Erroneous but Accurate Objects in FOMO Result

Project ID: 181184

Why does FOMO return 2 objects present when only one object is actually present in the camera frame 50% of the time?

I am running a vision FOMO model with one trained object in the frame. When I run the model on device repeatedly with the same input I am getting a result of 2 objects or Bounding Boxes (BB) in the frame about 50% of the time.

The Class 0 object is detected as follows:

Prediction 0.984, {x=56, y=24}, BB {8,32}

image

The Class 1 object is detected as follows:

Prediction 0.500, {x=72, y=56}, BB {8,8}

image

What is interesting is that the 2nd FOMOed object (Class 1) always has

  • a lower prediction score than the Class 0 object,
  • is usually well above EI_CLASSIFIER_OBJECT_DETECTION_THRESHOLD, and
  • is always 8x8 in size.

Also, note that the 2nd BB is accurate and lands on the trained object.

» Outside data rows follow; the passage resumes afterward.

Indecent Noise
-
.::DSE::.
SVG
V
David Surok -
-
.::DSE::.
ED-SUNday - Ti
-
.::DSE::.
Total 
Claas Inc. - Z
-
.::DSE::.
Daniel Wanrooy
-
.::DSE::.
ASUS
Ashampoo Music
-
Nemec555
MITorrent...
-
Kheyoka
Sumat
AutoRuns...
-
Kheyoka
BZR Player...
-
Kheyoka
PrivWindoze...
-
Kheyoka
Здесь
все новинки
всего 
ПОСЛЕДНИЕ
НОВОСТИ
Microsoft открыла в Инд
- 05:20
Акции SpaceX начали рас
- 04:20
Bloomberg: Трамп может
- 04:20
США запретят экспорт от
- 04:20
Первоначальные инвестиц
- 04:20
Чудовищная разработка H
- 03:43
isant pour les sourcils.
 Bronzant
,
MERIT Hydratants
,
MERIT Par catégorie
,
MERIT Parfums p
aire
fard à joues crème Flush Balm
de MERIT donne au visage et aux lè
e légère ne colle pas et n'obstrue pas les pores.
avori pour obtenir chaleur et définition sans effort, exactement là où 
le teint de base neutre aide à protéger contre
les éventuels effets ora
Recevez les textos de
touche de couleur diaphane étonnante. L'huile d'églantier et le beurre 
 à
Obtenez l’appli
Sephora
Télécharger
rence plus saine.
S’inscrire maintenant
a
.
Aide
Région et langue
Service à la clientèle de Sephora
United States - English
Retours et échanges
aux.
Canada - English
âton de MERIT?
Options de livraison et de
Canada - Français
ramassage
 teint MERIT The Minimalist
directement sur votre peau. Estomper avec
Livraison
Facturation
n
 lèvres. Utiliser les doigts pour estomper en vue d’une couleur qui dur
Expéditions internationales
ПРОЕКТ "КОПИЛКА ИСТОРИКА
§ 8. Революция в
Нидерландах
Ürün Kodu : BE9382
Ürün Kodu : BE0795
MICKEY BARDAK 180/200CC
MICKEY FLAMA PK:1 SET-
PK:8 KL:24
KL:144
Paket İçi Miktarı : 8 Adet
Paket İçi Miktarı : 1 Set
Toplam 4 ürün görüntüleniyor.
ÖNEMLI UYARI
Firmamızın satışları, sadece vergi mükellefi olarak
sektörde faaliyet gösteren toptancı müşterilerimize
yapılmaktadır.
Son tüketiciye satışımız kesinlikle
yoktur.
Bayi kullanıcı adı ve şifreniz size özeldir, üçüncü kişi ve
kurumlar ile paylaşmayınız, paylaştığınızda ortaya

The distribution of the Classifications look like:

image

The EI_CLASSIFIER_OBJECT_DETECTION_THRESHOLD = 0.500.

@MMarcial

Great work on the investigative work. I like the distribution plot.
Regarding the the size always being 8x8, this and more is explained in FOMO - Expert mode tips.

To understand the problem more, are class 0 and class 1 similar? Seeing that class 1 is identified here too. Is the problem more so that the second idenitied object should be part of class 0?

What’s your thoughts @matkelcey?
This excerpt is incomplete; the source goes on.